▶ TASK OBJECTIVE
Below are records to be copied exactly; their pictures are to be omitted.

[Dataset entries]
((
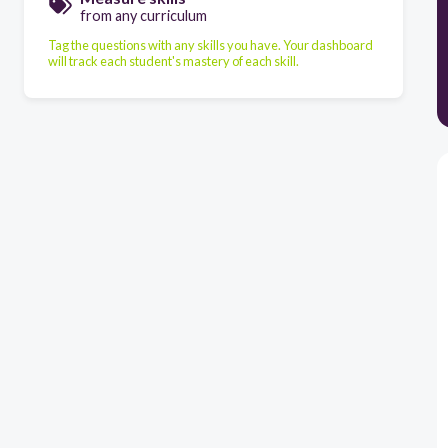
from any curriculum
Tag the questions with any skills you have. Your dashboard
will track each student's mastery of each skill.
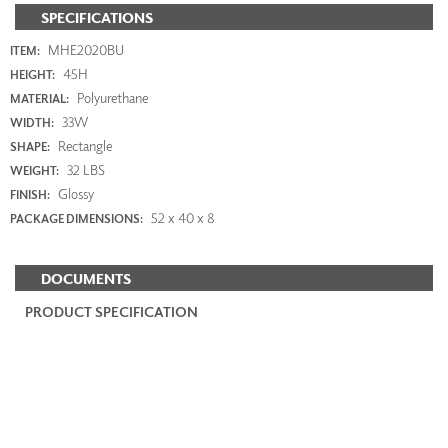
SPECIFICATIONS
MHE2020BU
ITEM:
45H
HEIGHT:
Polyurethane
MATERIAL:
33W
WIDTH:
Rectangle
SHAPE:
32 LBS
WEIGHT:
Glossy
FINISH:
52 x 40 x 8
PACKAGE DIMENSIONS:
DOCUMENTS
PRODUCT SPECIFICATION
))
▶ RESULT FOR THIS TASK
from any curriculum
Tag the questions with any skills you have. Your dashboard
will track each student's mastery of each skill.
SPECIFICATIONS
MHE2020BU
ITEM:
45H
HEIGHT:
Polyurethane
MATERIAL:
33W
WIDTH:
Rectangle
SHAPE:
32 LBS
WEIGHT:
Glossy
FINISH:
52 x 40 x 8
PACKAGE DIMENSIONS:
DOCUMENTS
PRODUCT SPECIFICATION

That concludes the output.